Pour certains, cette attitude est tout simplement la méthode bien connue du " testing ", une façon de tester l'opinion. L'idée globale est celle d'un ballon d'essai : quelqu'un veut se présenter à une élection, que ce soit au sein d'une organisation ou dans des affaires publiques, fait crier son nom par d'autres personnes pour prendre le pool de l'opinion et décider de la voie finale à emprunter.

Cette tactique se fait généralement par le concerné lui-même ou ses proches. Le cas de Franck Biya se rapprocherait d'ailleurs d'autres en Afrique, notamment au Gabon, au Togo, ou encore en Guinée Equatoriale... Des faits récents pourraient en tout cas soutenir cette hypothèse.

D'abord, selon des informations dignes de foi, une partie non négligeable de la presse camerounaise se serait mise aux bons offices de Franck Biya, ou tout du moins des Franckistes. Certains de ces médias bénéficieraient d'importants soutiens, notamment financiers, qui ne sauraient être assurés par les seuls leaders du mouvement, surtout que les opérations de levées des fonds engagées par ceuxci semblent n'avoir pas beaucoup prospéré. Difficile alors, pour certains, de ne pas faire un lien direct entre le fils du président et les actions menées par le mouvement - au Cameroun et en Occident - puisque celles-ci nécessitent des financements non négligeables.

Positionnement en puissance

Outre cet aspect, le déploiement des Franckistes lors de la visite officielle d'Emmanuel Macron à Yaoundé, concoure à l'idée que la machine du positionnement monte en puissance. A cette occasion, des banderoles ont été déployées dans la capitale camerounaise à la gloire de leur " candidat naturel ". Des effigies du fils du président de la République ont circulé, de nombreuses personnes se sont déplacées pour l'accueil à l'aéroport international de Yaoundé-Nsimalen, arborant des tshirts floqués dans le même sens...

Le message était clair : faire comprendre au président français que Franck Biya est le candidat idéal pour la succession. Une action savamment pensée.
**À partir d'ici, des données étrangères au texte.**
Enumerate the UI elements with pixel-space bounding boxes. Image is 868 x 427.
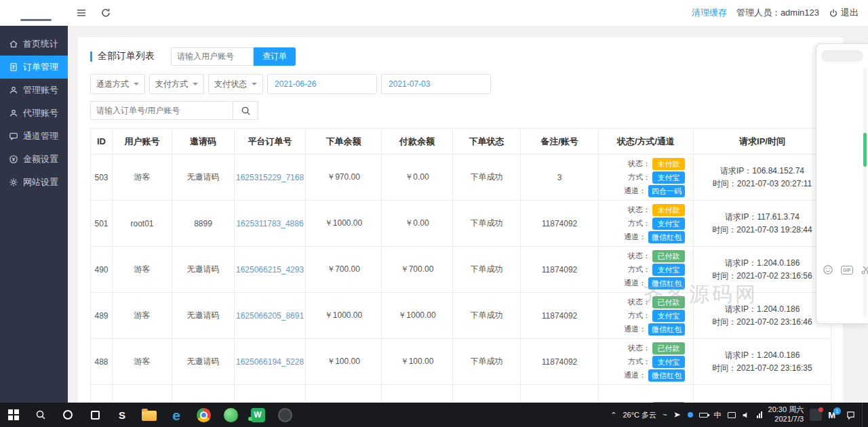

Ce d'autant plus que depuis son arrivée au pouvoir en 2017, M. Macron n'a eu de cesse de parler d'une transition générationnelle nécessaire et impérative à la tête de certains Etats africains, notamment ceux qui ont des liens historiques forts avec l'Hexagone comme le Cameroun.

L'intervention des forces de maintien de l'ordre, sur instructions du directeur du Cabinet civil de la présidence, Samuel Mvondo Ayolo, n'a rien changé. Ils ont interpellé plusieurs Franckistes et saisi toute leur armada communicationnelle. Le message a néanmoins été relayé largement.

Au sein du sérail, l'on soupçonne d'ailleurs que la campagne ait été menée avec le soutien de certains acteurs importants du pouvoir. Quoi qu'il en soit, la candidature de Franck Biya ne fait plus l'ombre d'un doute dans l'esprit de nombreux Camerounais. Les scénarios ne manquent pas. Le premier énoncé serait que Franck Biya rejoigne officiellement le Rassemblement Démocratique du Peuple Camerounais (RDPC), parti au pouvoir.

Après avoir manœuvré pour être candidat, il pourrait par la suite se servir de la grosse machine électorale de cette formation politique pour être élu au poste de président de la République.